The Myanmar army laid landmines along oil and gas pipelines in northern Shan State, a rights group says
Japan was one of the first governments to issue it a statement after the Myanmar military staged a coup on February 1 last year.
Within hours of the events in Naypyitaw, the Japanese leadership expressed “great concern” and called for the release of those arrested by the security forces, including President Win Myint and State Councilor Aung San Suu Kyi.
After their swift conviction, the Japanese government took further action by halting new non-humanitarian development projects while continuing with existing aid projects.
Then, on March 28, the Japanese Ministry of Defense issued one Joint Statement 11 allies criticize the military’s use of force against “unarmed civilians”. Japan even voted in favor of a Myanmar resolution at the United Nations General Assembly in June, a big change from its repeated abstentions since 2017.
All of this begs the question: why does the Japanese government continue to train Myanmar’s military? The Tatmadaw has been active alongside other Myanmar security forces since the coup killed more than 1,400 people, more than 10,000 detained and increased abusive military operations in ethnic minority areas.

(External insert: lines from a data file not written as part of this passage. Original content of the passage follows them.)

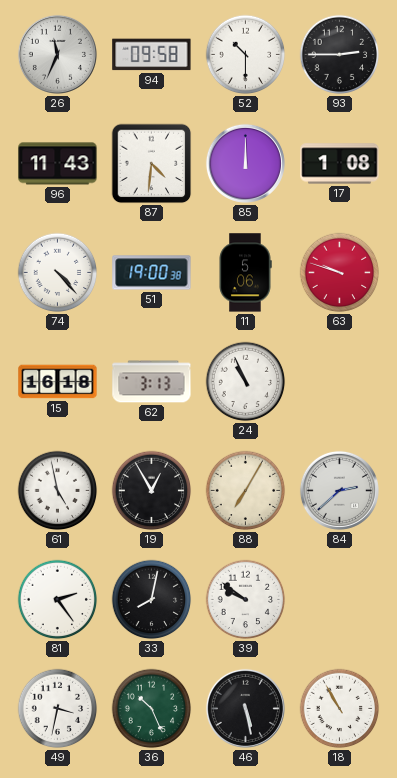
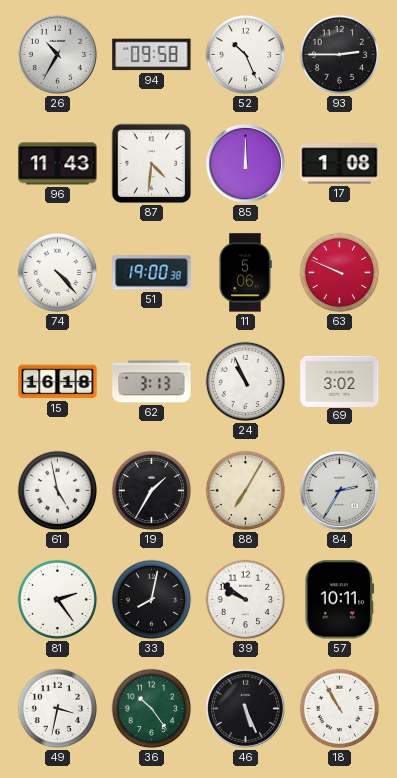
26: 11:34 -> 10:35
52: 10:30 -> 10:26
63: 9:48 -> 9:49
69: none -> 3:02
19: 12:55 -> 1:35
84: 2:38 -> 2:35
57: none -> 10:11
36: 10:26 -> 10:24
46: 5:28 -> 5:26
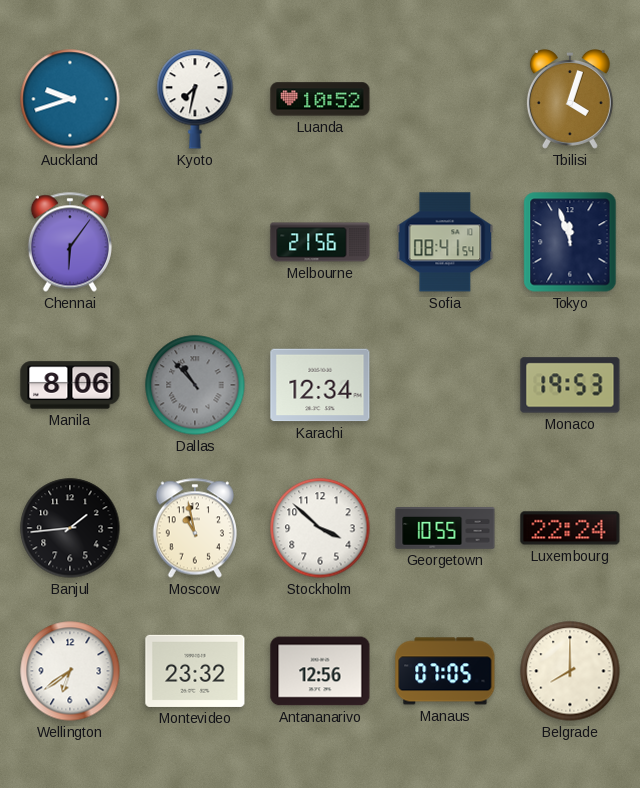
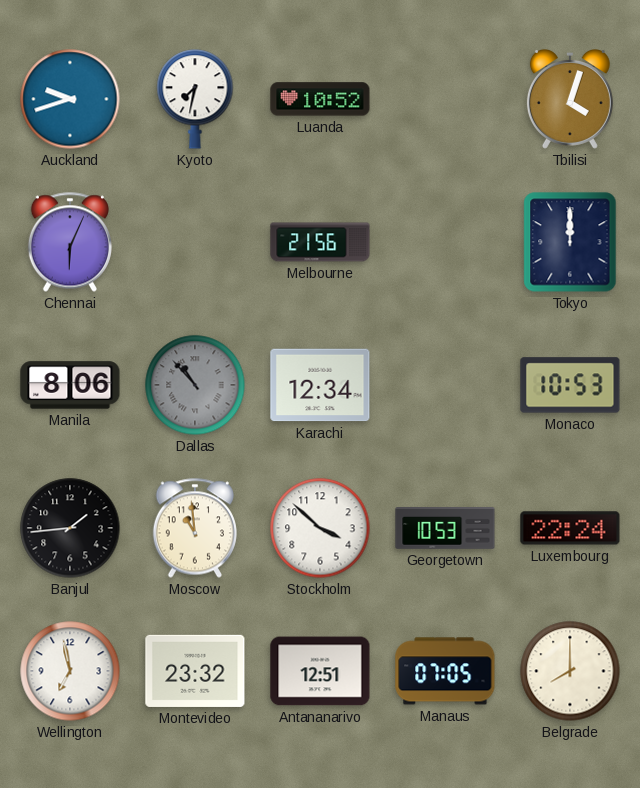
Chennai: 6:06 -> 6:04
Sofia: 08:41 -> none
Tokyo: 11:57 -> 12:00
Monaco: 19:53 -> 10:53
Moscow: 10:58 -> 10:59
Georgetown: 10:55 -> 10:53
Wellington: 6:39 -> 6:58
Antananarivo: 12:56 -> 12:51
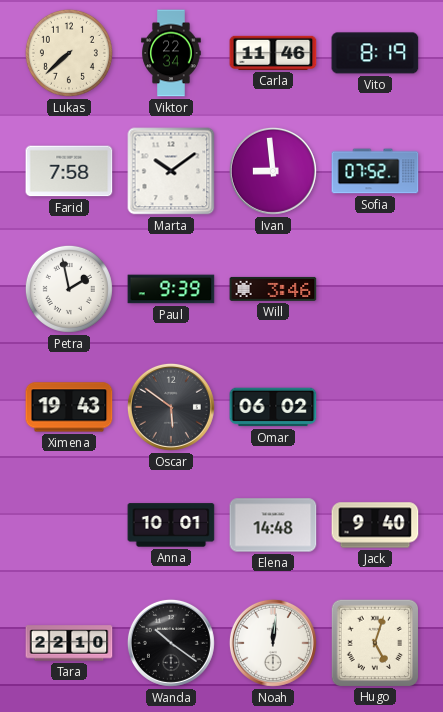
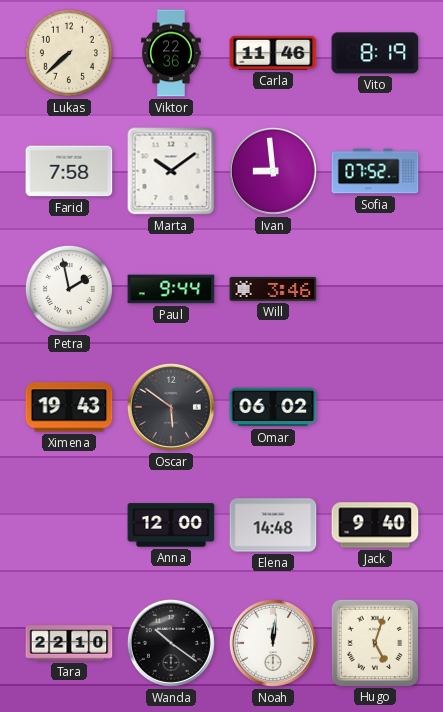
Viktor: 22:34 -> 22:36
Paul: 9:39 -> 9:44
Anna: 10:01 -> 12:00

Japan’s continued ties to the Tatmadaw not only contradict its condemnation of the coup, but also undermine efforts by the international community to hold the generals accountable for crimes against humanity and other abuses.
Since 2015, military cadets from Myanmar have been studying at Japan’s National Defense Academy, receiving both academic and military training. The program has been approved by the Secretary of Defense under Section 100 of the Self-Defense Forces Act, which permits the education and training of foreign nationals at Department of Defense facilities.
In December, a Defense Department official told Human Rights Watch that eight Myanmar cadets attended the academy, and at least two of them joined after the coup. The Academy’s curriculum includes combat and the use of firearms.
In addition to the cadets, two Tatmadaw officers are being trained at the Japan Ground Self-Defense Force Training, Evaluation, Research and Development Command and the Japan Air Self-Defense Force Command and Staff College, according to a Defense Department document obtained by Human Rights Watch.
Another Defense Ministry official said the program is designed to bring about change within the Tatmadaw by showing cadets, who are expected to become officers, how Japan’s armed forces operate under tight civilian control. However, the official also acknowledged that the ministry does not track trainees’ career paths after the program, meaning they do not monitor or evaluate whether this is actually happening.
The Japanese government should simply look at the Tatmadaw’s long history of human rights violations and lack of respect for civil authority and recognize that this program will not bring about the reforms it says it will.
In August 2017, two years after Japan launched the program, the Myanmar military under the current junta leader and supreme commander, Senior General Min Aung Hlaing, committed crimes against humanity and possibly genocide against ethnic Rohingya in Rakhine state and enforced more than 740,000 flee to Bangladesh.
At least 600,000 Rohingya who remained in Myanmar are being held in camps and villages under guard by local authorities and security forces in conditions that amount to the crimes against humanity of apartheid.
Even before 2017, the Myanmar military committed mass killings, rape, indiscriminate bombing, torture, arson and other ill-treatment with impunity in protracted conflicts with ethnic armed groups for many years.
And now, six years after the program began, Myanmar is in turmoil over the Tatmadaw coup.
The Japanese government should immediately suspend the program and cut defense ties with Tatmadaw, as New Zealand and Australia, Japan’s regional allies, did so shortly after the coup. Otherwise, Japan risks becoming complicit in the Tatmadaw’s atrocities.
Teppei Kasai is a programs officer with the Asia division of Human Rights Watch.